Надо сказать, что уже в примечании к первому изданию «Слова» приведена следующая выдержка из «Истории» Татищева: «въ 1185 году Кончак Князь Половецкий, собрав войско великое, пошел на пределы Русские, имея с собою мужа, умеющего стрелять огнём, у коего были самострельные луки так велики, что едва восемь человек могли натягивать, и укреплён был на возу великом, чем он мог бросать и камения в средину града в подъём человеку, а для метания огня имел особый малейший воз».

Логично предположить, что «хиновьские стрелы», запускавшиеся с помощью таких самострельных луков, имели весьма внушительные размеры и больше походили на копья. Ещё Н. Я. Бичурин писал, что «чжурчжени» «употребляли летающие огненные копья, которые, быв пускаемые через зажигание пороха, сожигали за 10 от себя шагов» [Бичурин, 1829, с. 184—189]. Такими копьями можно было «пригвоздить к горам киевским» Святослава.

Надо сказать, что сами чжерчжени могли освоить и развить оружие огненного боя, ракетную артиллерию при помощи тюрок. Дело в том, что восточные тюрки приобрели богатый опыт использования пороха в военном деле задолго до возникновения империи Цзинь. Так, например в «Шах-наме» Фирдоуси описана битва при Герате между тюрками Китая» и войсками персидского полководца Бахрама Чубина. Повествование Фирдоуси подтверждено Саалаби, Балами, Табари, Мирхондом, Себеосоми, сирийским анонимом VIII века и др. Согласно Фирдоуси, тюрки, чтобы напугать персов, прибегли к колдовству:

А Совашах сказал войскам: «Теперь

Должны вести мы битву без потерь,

Вам надобно прибегнуть к чародеям,

Иначе мы врага не одолеем».

И чародеи занялись волшбой,

И вспыхнул пламень жёлто-голубой [Фирдоуси, 1952, с. 55].
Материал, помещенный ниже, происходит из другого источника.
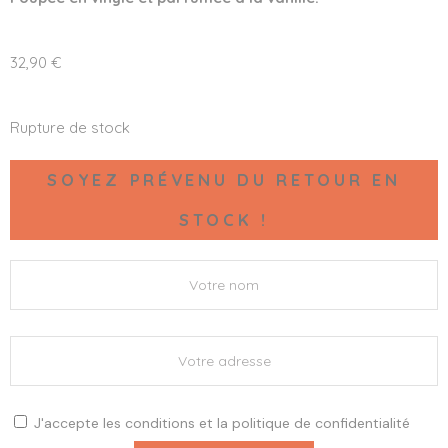
32,90
€
Rupture de stock
SOYEZ PRÉVENU DU RETOUR EN
STOCK !
J'accepte les
conditions
et la
politique de confidentialité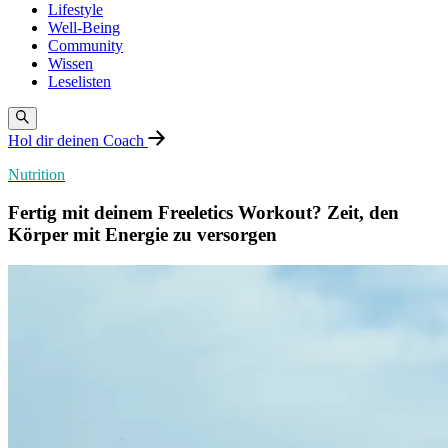
Lifestyle
Well-Being
Community
Wissen
Leselisten
Hol dir deinen Coach
Nutrition
Fertig mit deinem Freeletics Workout? Zeit, den
Körper mit Energie zu versorgen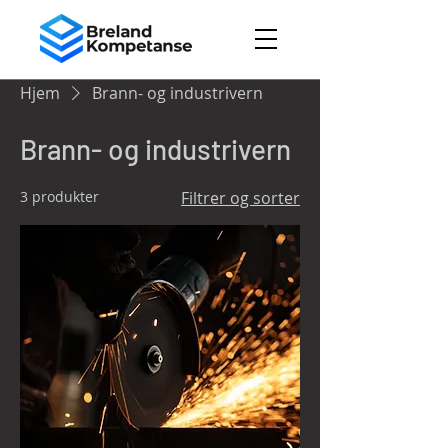
Hjem
Brann- og industrivern
Brann- og industrivern
3 produkter
Filtrer og sorter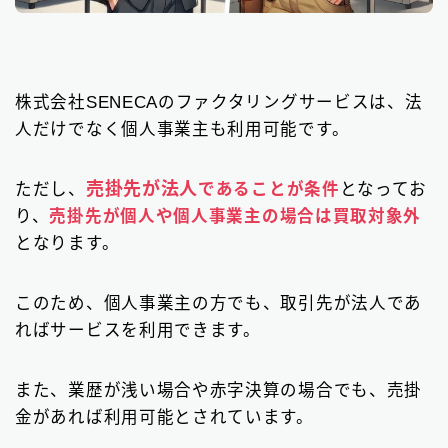
株式会社SENECAのファクタリングサービスは、法
人だけでなく個人事業主も利用可能です。
売掛先が法人
ただし、
であることが条件
となってお
り、
売掛先が個人や個人事業主の場合は買取対象外
となります。
このため、個人事業主の方でも、取引先が法人であ
ればサービスを利用できます。
また、業歴が浅い場合や赤字決算の場合でも、売掛
金があれば利用可能とされています。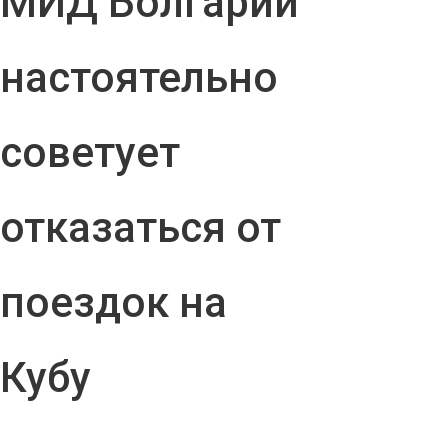
МИД Болгарии
настоятельно
советует
отказаться от
поездок на
Кубу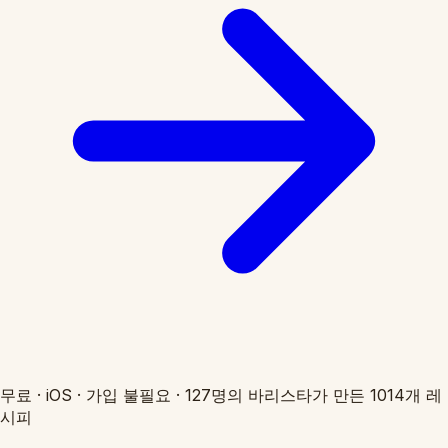
무료
·
iOS
·
가입 불필요
·
127명의 바리스타가 만든 1014개 레
시피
Пиротехническая природа подобного рода колдовства весьма и весьма вероятна. Дымный порох позволяет без серьёзных проблем создать чёрную тучу, воздушные волны, ложные стрелы. Нечто подобное сообщает и Григорий Турский. Во время войны франков с аварами аварские колдуны вызвали грозовую бурю, причём молния ударила во франкский лагерь, благодаря чему франки были побеждены [lebeau, 1828, p. 15].
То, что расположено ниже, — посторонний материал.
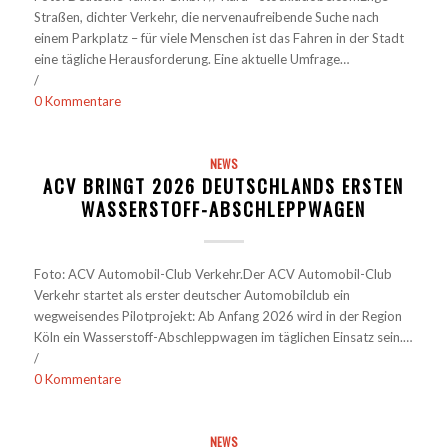
Straßen, dichter Verkehr, die nervenaufreibende Suche nach
einem Parkplatz – für viele Menschen ist das Fahren in der Stadt
eine tägliche Herausforderung. Eine aktuelle Umfrage…
/
0 Kommentare
NEWS
ACV BRINGT 2026 DEUTSCHLANDS ERSTEN
WASSERSTOFF-ABSCHLEPPWAGEN
Foto: ACV Automobil-Club Verkehr.Der ACV Automobil-Club
Verkehr startet als erster deutscher Automobilclub ein
wegweisendes Pilotprojekt: Ab Anfang 2026 wird in der Region
Köln ein Wasserstoff-Abschleppwagen im täglichen Einsatz sein.…
/
0 Kommentare
NEWS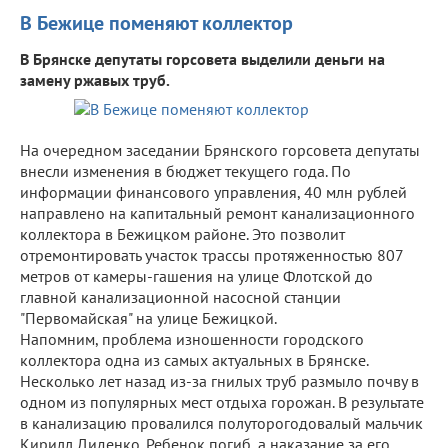
В Бежице поменяют коллектор
В Брянске депутаты горсовета выделили деньги на
замену ржавых труб.
На очередном заседании Брянского горсовета депутаты
внесли изменения в бюджет текущего года. По
информации финансового управления, 40 млн рублей
направлено на капитальный ремонт канализационного
коллектора в Бежицком районе. Это позволит
отремонтировать участок трассы протяженностью 807
метров от камеры-гашения на улице Флотской до
главной канализационной насосной станции
"Первомайская" на улице Бежицкой.
Напомним, проблема изношенности городского
коллектора одна из самых актуальных в Брянске.
Несколько лет назад из-за гнилых труб размыло почву в
одном из популярных мест отдыха горожан. В результате
в канализацию провалился полуторогодовалый мальчик
Кирилл Диденко. Ребенок погиб, а наказание за его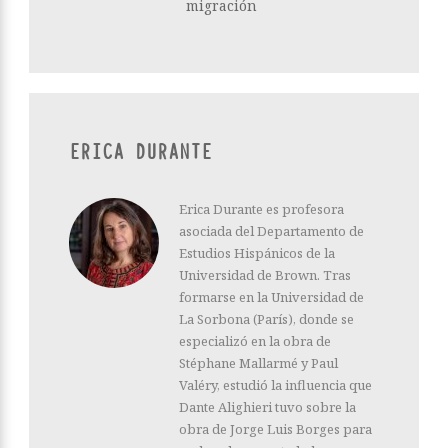
migración
ERICA DURANTE
Erica Durante es profesora
asociada del Departamento de
Estudios Hispánicos de la
Universidad de Brown. Tras
formarse en la Universidad de
La Sorbona (París), donde se
especializó en la obra de
Stéphane Mallarmé y Paul
Valéry, estudió la influencia que
Dante Alighieri tuvo sobre la
obra de Jorge Luis Borges para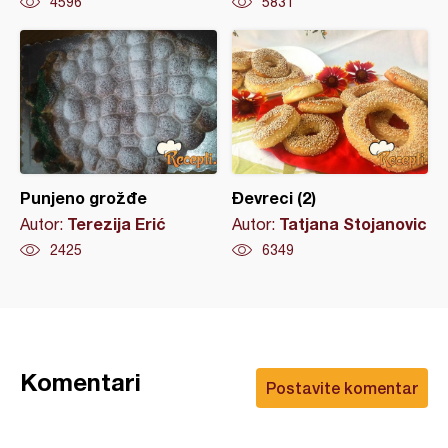
4596
5831
Punjeno grožđe
Đevreci (2)
Terezija Erić
Tatjana Stojanovic
Autor:
Autor:
2425
6349
Komentari
Postavite komentar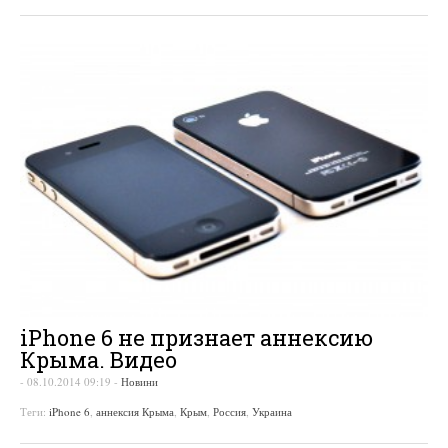
iPhone 6 не признает аннексию
Крыма. Видео
-
08.10.2014 09:19
-
Новини
Теги:
iPhone 6
,
аннексия Крыма
,
Крым
,
Россия
,
Украина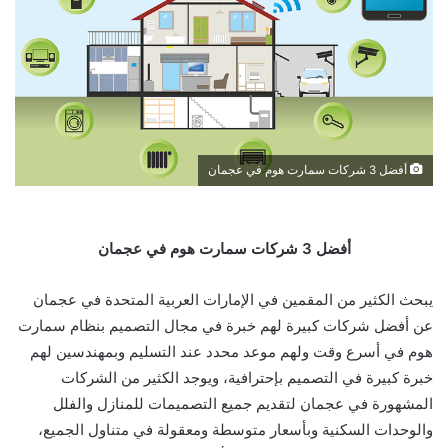
أفضل 3 شركات سمارت هوم في عجمان
أفضل 3 شركات سمارت هوم في عجمان
يبحث الكثير من المقمين في الإمارات العربية المتحدة في عجمان
عن أفضل شركات كبيرة لهم خبرة في مجال التصميم بنظام سمارت
هوم في أسرع وقت ولهم موعد محدد عند التسليم وبمهندسين لهم
خبرة كبيرة في التصميم بإحترافية، ويوجد الكثير من الشركات
المشهورة في عجمان لتقديم جميع التصميمات للمنازل والفلل
والوحدات السكنية وبأسعار متوسطة ومعقولة في متناول الجميع،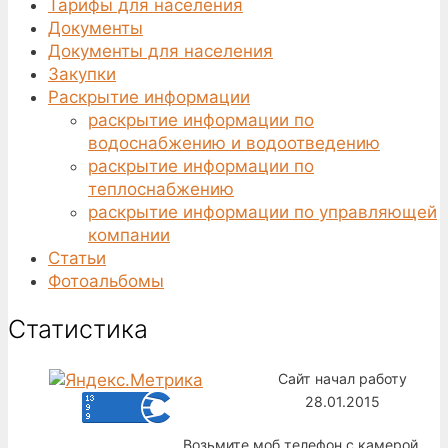
Тарифы для населения
Документы
Документы для населения
Закупки
Раскрытие информации
раскрытие информации по
водоснабжению и водоотведению
раскрытие информации по
теплоснабжению
раскрытие информации по управляющей
компании
Статьи
Фотоальбомы
Статистика
Сайт начал работу
28.01.2015
Возьмите моб телефон с камерой,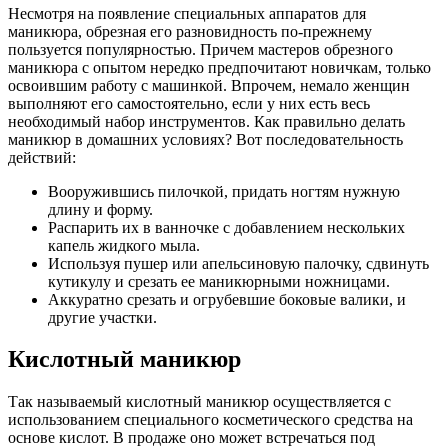
Несмотря на появление специальных аппаратов для
маникюра, обрезная его разновидность по-прежнему
пользуется популярностью. Причем мастеров обрезного
маникюра с опытом нередко предпочитают новичкам, только
освоившим работу с машинкой. Впрочем, немало женщин
выполняют его самостоятельно, если у них есть весь
необходимый набор инструментов. Как правильно делать
маникюр в домашних условиях? Вот последовательность
действий:
Вооружившись пилочкой, придать ногтям нужную
длину и форму.
Распарить их в ванночке с добавлением нескольких
капель жидкого мыла.
Используя пушер или апельсиновую палочку, сдвинуть
кутикулу и срезать ее маникюрными ножницами.
Аккуратно срезать и огрубевшие боковые валики, и
другие участки.
Кислотный маникюр
Так называемый кислотный маникюр осуществляется с
использованием специального косметического средства на
основе кислот. В продаже оно может встречаться под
Интересно отметить, что в китайском языке huabao — «ракета», huapao — «фейерверк» [РКС, 1990, с. 401, 527]. Таким образом, копья, которые хотел приломить князь Игорь в краю поля половецкого, не были заурядными пиками. Не была пустой и угроза половцев, связанная с обладанием огнемётами. Хан Кза сжёг не только сёла, но и внешние укрепления Путивля. В Ипатьевской летописи по этому поводу говорится следующее: « И села их пожгоша, пожгоша же и острог у Путивля…».

Знание технической стороны, связанной с орудиями огненного боя (огневые горшки — крины, порох — зелье), позволяет пролить свет на загадочных Карну и Жлю, которые только начали появляться на полях сражений в Европе не без участия калик перехожих. Есть все основания загадочный фрагмент «Слова…» («За ним кликну Карна и Жля по скочи по Русской земли, смагу мычучи в пламянђ розђ») перевести так: «За ним граната и порох калик поскочили по Русской земле, разбрасывая жар из дистанционной трубки (рожка)». Предложенная трактовка не содержит даже намёка на фантастические, загадочные, сказочные, мифические образы, которые традиционно находят в данном фрагменте толкователи «Слова…».